Boilerplate in *Provider classes

There's tons of boilerplate/repetition between the different *Provider classes. They should just inherit from a common trait that gives defaults for all of the common behavior. Aside from the create*Request and parse*Response methods, these classes mostly only differ on things that could be (maybe ideally) declared in a .json file somewhere.
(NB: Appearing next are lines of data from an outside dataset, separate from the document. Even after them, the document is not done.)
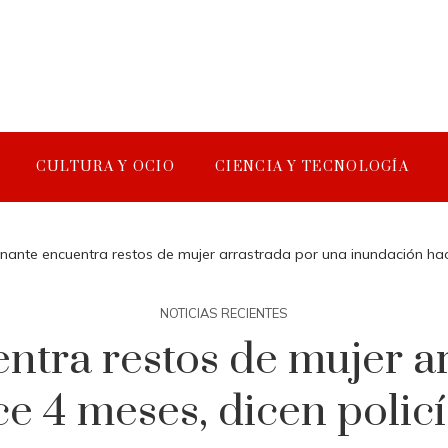
CULTURA Y OCIO
CIENCIA Y TECNOLOGÍA
ante encuentra restos de mujer arrastrada por una inundación hac
NOTICIAS RECIENTES
tra restos de mujer a
e 4 meses, dicen polic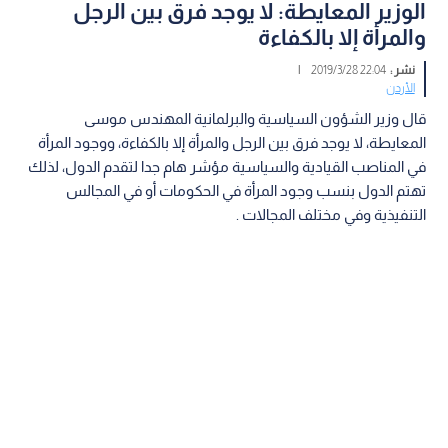
الوزير المعايطة: لا يوجد فرق بين الرجل
والمرأة إلا بالكفاءة
نشر :
22:04 2019/3/28
|
الأردن
قال وزير الشؤون السياسية والبرلمانية المهندس موسى
المعايطة، لا يوجد فرق بين الرجل والمرأة إلا بالكفاءة، ووجود المرأة
في المناصب القيادية والسياسية مؤشر هام جدا لتقدم الدول، لذلك
تهتم الدول بنسب وجود المرأة في الحكومات أو في المجالس
التنفيذية وفي مختلف المجالات .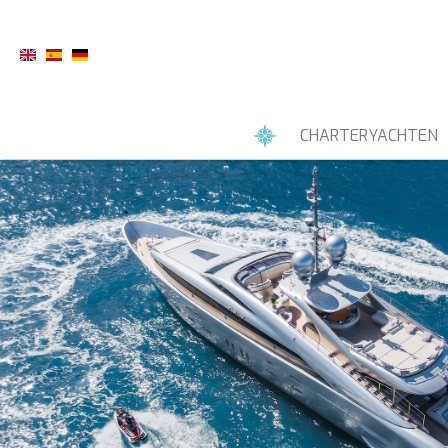
CHARTERYACHTEN
MOTORYACHTEN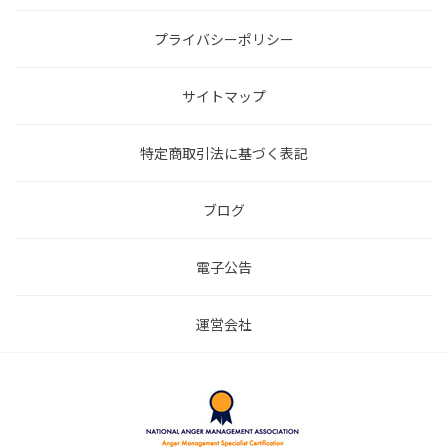
プライバシーポリシー
サイトマップ
特定商取引法に基づく表記
ブログ
電子公告
運営会社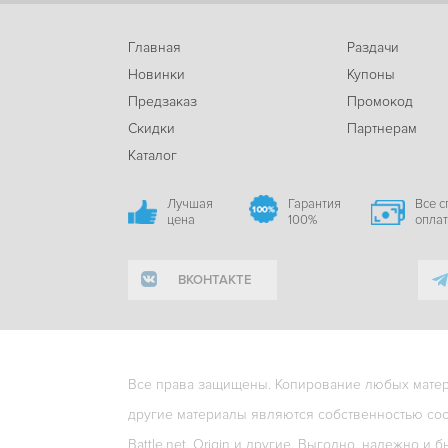
Главная
Раздачи
Новинки
Купоны
Предзаказ
Промокод
Скидки
Партнерам
Каталог
Лучшая
Гарантия
Все 
цена
100%
опла
ВКОНТАКТЕ
Все права защищены. Копирование любых матери
другие материалы являются собственностью соо
Battle.net, Origin и другие. Выгодно, надежно и б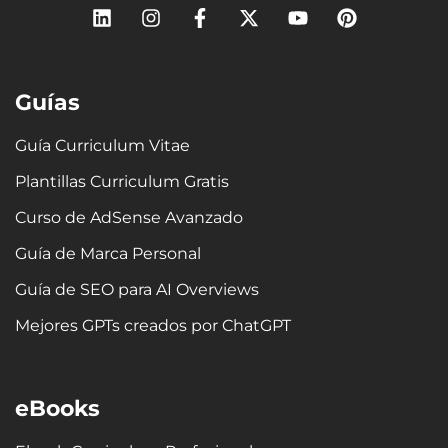
L
I
F
X
Y
P
i
n
a
-
o
i
n
s
c
t
u
n
k
t
e
w
t
t
e
a
b
i
u
e
Guías
d
g
o
t
b
r
i
r
o
t
e
e
n
a
k
e
s
Guía Curriculum Vitae
m
-
r
t
Plantillas Curriculum Gratis
f
Curso de AdSense Avanzado
Guía de Marca Personal
Guía de SEO para AI Overviews
Mejores GPTs creados por ChatGPT
eBooks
It's just several hundred lines of code, largely saying the same things over and over.

Awkward re-throw pattern

Several times in LLMExtension.scala, there's some unusual code where ExtensionException is caught and immediately rethrown.
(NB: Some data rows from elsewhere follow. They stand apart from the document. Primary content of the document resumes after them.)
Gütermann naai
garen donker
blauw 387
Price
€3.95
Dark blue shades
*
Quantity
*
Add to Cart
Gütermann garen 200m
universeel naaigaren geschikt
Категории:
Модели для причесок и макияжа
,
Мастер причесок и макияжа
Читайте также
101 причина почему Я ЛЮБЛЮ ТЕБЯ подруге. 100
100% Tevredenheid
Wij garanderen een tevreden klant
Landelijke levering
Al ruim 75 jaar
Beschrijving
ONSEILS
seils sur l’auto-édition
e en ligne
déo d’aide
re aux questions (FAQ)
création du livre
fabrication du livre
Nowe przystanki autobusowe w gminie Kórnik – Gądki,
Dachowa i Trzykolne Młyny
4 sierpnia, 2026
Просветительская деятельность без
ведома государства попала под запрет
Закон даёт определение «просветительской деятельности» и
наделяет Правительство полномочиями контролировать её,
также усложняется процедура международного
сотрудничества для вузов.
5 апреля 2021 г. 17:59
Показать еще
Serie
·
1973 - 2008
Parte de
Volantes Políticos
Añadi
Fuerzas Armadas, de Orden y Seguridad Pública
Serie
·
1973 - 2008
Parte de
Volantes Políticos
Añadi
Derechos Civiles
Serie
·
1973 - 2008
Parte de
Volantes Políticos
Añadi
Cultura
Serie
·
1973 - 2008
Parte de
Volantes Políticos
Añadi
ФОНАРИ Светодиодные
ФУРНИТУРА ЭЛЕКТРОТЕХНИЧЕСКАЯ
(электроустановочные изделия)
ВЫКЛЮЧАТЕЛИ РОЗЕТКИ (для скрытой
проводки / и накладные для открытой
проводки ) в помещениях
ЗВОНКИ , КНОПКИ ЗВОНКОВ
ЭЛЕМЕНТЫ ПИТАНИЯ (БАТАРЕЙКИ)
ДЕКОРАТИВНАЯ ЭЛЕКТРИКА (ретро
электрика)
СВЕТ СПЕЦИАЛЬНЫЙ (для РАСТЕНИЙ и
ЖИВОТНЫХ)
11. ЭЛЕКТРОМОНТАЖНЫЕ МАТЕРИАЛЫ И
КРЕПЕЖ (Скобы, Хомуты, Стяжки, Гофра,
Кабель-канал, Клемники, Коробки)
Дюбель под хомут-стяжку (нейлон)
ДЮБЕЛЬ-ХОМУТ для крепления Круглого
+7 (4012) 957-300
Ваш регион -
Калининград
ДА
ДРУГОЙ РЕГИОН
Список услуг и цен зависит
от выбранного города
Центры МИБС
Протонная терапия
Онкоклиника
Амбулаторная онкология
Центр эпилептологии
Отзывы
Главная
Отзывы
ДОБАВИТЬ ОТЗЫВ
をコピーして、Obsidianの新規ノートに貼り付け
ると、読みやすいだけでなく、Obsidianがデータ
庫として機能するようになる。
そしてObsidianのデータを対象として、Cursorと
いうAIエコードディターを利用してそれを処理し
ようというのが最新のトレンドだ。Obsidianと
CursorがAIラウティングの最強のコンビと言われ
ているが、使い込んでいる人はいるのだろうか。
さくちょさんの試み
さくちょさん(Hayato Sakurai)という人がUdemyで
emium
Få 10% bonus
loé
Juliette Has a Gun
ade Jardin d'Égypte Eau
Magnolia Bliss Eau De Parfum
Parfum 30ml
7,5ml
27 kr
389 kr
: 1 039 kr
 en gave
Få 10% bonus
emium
You can work around this by replacing:

      } catch {
        case e: ExtensionException => throw e
        case e: Exception =>
          throw new ExtensionException(myFavoriteErrorMessage)
      }

with

      } catch {
        case e: Exception if !e.isInstanceOf[ExtensionException] =>
          throw new ExtensionException(myFavoriteErrorMessage)
      }

Unnecessary locking

ConfigStore.scala has a bunch of locking code, like:

class ConfigStore {
  private val config = mutable.Map[String, String]()
  private val lock = new Object

  def set(key: String, value: String): Unit = {
    lock.synchronized {
      config(key) = value
    }
  }

  // ...
}

A very minor point: Object isn't used in Scala. AnyRef is the Scala equivalent.
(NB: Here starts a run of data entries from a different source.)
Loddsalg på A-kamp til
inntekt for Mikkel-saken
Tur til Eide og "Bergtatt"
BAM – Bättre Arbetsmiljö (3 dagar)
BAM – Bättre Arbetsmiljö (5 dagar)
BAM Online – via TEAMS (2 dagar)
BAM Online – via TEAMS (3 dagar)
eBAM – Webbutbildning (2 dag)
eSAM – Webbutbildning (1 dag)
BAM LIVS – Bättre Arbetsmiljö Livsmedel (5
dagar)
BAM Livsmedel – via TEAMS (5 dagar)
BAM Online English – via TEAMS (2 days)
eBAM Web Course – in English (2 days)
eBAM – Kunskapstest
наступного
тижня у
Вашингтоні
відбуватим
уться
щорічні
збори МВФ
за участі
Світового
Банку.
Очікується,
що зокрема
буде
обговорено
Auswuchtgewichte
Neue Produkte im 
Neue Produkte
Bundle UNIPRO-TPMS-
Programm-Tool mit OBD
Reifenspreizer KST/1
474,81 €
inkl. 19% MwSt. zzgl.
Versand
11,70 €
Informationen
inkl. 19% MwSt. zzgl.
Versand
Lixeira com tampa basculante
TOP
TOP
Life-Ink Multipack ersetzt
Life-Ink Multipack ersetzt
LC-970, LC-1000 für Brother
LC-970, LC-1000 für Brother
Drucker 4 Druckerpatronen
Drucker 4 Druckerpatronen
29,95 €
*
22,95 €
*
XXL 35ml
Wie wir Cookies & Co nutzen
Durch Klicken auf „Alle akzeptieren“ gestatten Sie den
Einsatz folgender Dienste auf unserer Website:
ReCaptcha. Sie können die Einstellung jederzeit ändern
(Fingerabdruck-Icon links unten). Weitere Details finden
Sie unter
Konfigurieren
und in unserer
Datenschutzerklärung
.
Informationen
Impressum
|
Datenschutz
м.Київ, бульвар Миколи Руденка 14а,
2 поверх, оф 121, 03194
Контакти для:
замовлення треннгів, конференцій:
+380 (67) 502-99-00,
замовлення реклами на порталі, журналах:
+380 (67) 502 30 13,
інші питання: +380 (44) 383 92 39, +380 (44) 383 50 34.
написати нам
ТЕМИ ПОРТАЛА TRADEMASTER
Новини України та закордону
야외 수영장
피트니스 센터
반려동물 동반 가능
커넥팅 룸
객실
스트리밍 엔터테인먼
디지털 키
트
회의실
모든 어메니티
Next, I don't think lock needs to exist at all. Instead, just delete private val lock = ... and replace all mentions of lock with config.

But, even so, I think the synchronized machinery is a bit nasty. I think you can get rid of all of the synchronized usages and the lock variable, if you just do this instead:

import java.util.concurrent.ConcurrentHashMap
import scala.jdk.CollectionConverters._

class ConfigStore {
  private val config = new ConcurrentHashMap[String, String]().asScala
  // ...
}

This will use a collection that manages all of the necessary synchronization for you.

Unnecessary try pattern

LLMExtension.scala contains several instances of code like this:

        val responseMessage = Await.result(responseFuture, {
          val timeoutSeconds = try {
            configStore.getOrElse(ConfigStore.TIMEOUT_SECONDS, ConfigStore.DEFAULT_TIMEOUT_SECONDS).toInt
          } catch {
            case _: NumberFormatException => 30
          }
          timeoutSeconds.seconds
        })

But I think the try is unnecessary. I'm struggling to see what realistic circumstances could cause that code to throw an exception.

Verbose parsing

ConfigLoader.scala contains this method definition:

private def parseLine(line: String, lineNumber: Int): Try[(String, String)] = {
  Try {
    val equalIndex = line.indexOf('=')

    if (equalIndex == -1) {
      throw new IllegalArgumentException(s"Missing '=' separator in line: $line")
    }

    if (equalIndex == 0) {
      throw new IllegalArgumentException(s"Missing key in line: $line")
    }

    val key = line.substring(0, equalIndex).trim
    val value = line.substring(equalIndex + 1).trim

    if (key.isEmpty) {
      throw new IllegalArgumentException(s"Empty key in line: $line")
    }

    // Allow empty values
    (key, value)
  }
}

That is... a lot of text, for something I'm finding conceptually simple. If you want, here's some regular expression-based code for parsing that information (with much less detailed error-reporting):

private def parseLine(line: String, lineNumber: Int): Try[(String, String)] = {
  val KVRegex = """^\s*(\w+)\s*=\s*(\w+)\s*$""".r
  line match {
    case KVRegex(key, value) => Success((key, value))
    case                   _ => Failure(new IllegalArgumentException(s"Invalid key-value pair on line $lineNumber: $line"))
  }
}

Regardless: Good work, on a cool project. 😎 You guys made something ambitious and useful. Once you address some (or most) of this stuff, I think that you'll have something of very high quality.